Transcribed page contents

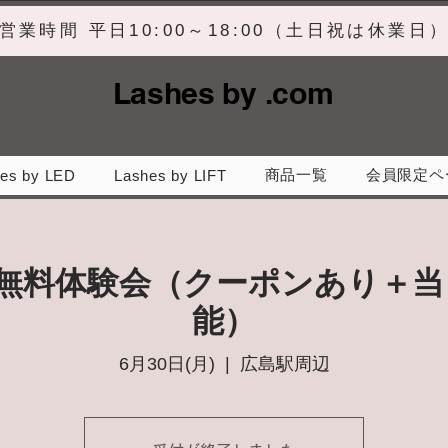
営業時間 平日10:00～18:00（土日祝は休業日
Lashes by .com
商品一覧
会員限定ペ
es by LED
Lashes by LIFT
】無料体験会（クーポンあり＋当
能）
6月30日(月)
  |  
広島駅周辺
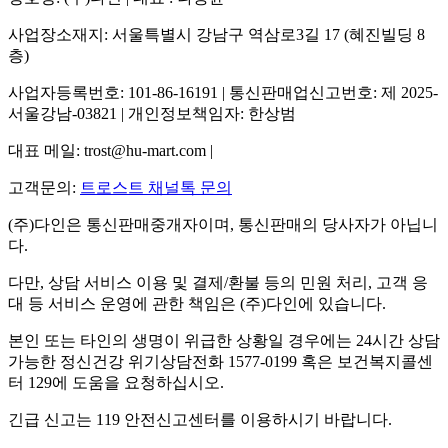
사업장소재지: 서울특별시 강남구 역삼로3길 17 (혜진빌딩 8
층)
사업자등록번호: 101-86-16191 | 통신판매업신고번호: 제 2025-
서울강남-03821 | 개인정보책임자: 한상범
대표 메일: trost@hu-mart.com |
고객문의:
트로스트 채널톡 문의
(주)다인은 통신판매중개자이며, 통신판매의 당사자가 아닙니
다.
다만, 상담 서비스 이용 및 결제/환불 등의 민원 처리, 고객 응
대 등 서비스 운영에 관한 책임은 (주)다인에 있습니다.
본인 또는 타인의 생명이 위급한 상황일 경우에는 24시간 상담
가능한 정신건강 위기상담전화 1577-0199 혹은 보건복지콜센
터 129에 도움을 요청하십시오.
긴급 신고는 119 안전신고센터를 이용하시기 바랍니다.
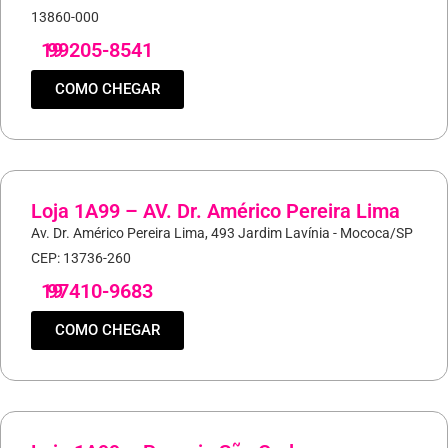
13860-000
19
99205-8541
COMO CHEGAR
Loja 1A99 – AV. Dr. Américo Pereira Lima
Av. Dr. Américo Pereira Lima, 493 Jardim Lavínia - Mococa/SP
CEP: 13736-260
19
97410-9683
COMO CHEGAR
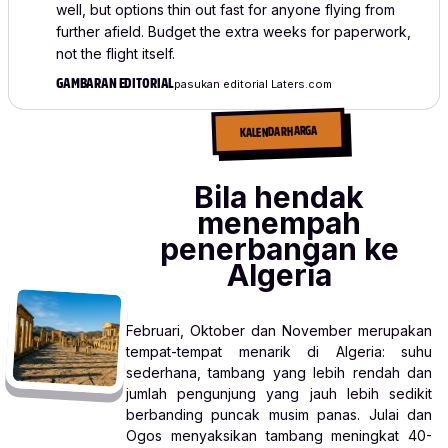
well, but options thin out fast for anyone flying from
further afield. Budget the extra weeks for paperwork,
not the flight itself.
GAMBARAN EDITORIAL
pasukan editorial Laters.com
KALENDAR HARGA
Bila hendak
menempah
penerbangan ke
Algeria
Februari, Oktober dan November merupakan
tempat-tempat menarik di Algeria: suhu
sederhana, tambang yang lebih rendah dan
jumlah pengunjung yang jauh lebih sedikit
berbanding puncak musim panas. Julai dan
Ogos menyaksikan tambang meningkat 40-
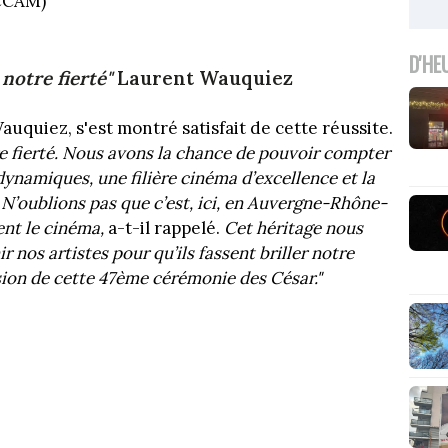
ACCAM)
D'HE
notre fierté"
Laurent Wauquiez
uquiez, s'est montré satisfait de cette réussite.
e fierté. Nous avons la chance de pouvoir compter
 dynamiques, une filière cinéma d’excellence et la
 N’oublions pas que c’est, ici, en Auvergne-Rhône-
ent le cinéma,
a-t-il rappelé.
Cet héritage nous
r nos artistes pour qu’ils fassent briller notre
asion de cette 47ème cérémonie des César."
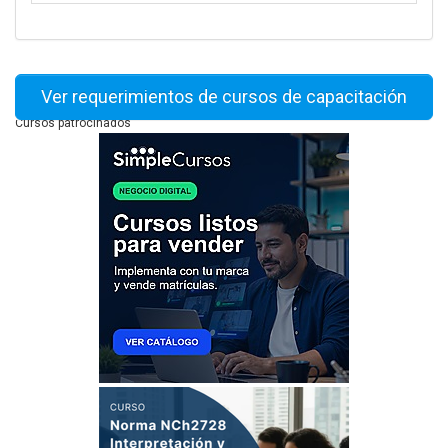
Ver requerimientos de cursos de capacitación
Cursos patrocinados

THE TASK ▸
Read through the entries above and copy each line that has the string "cinéma" in it.

YOUR RESPONSE ▸
 dynamiques, une filière cinéma d’excellence et la
ent le cinéma,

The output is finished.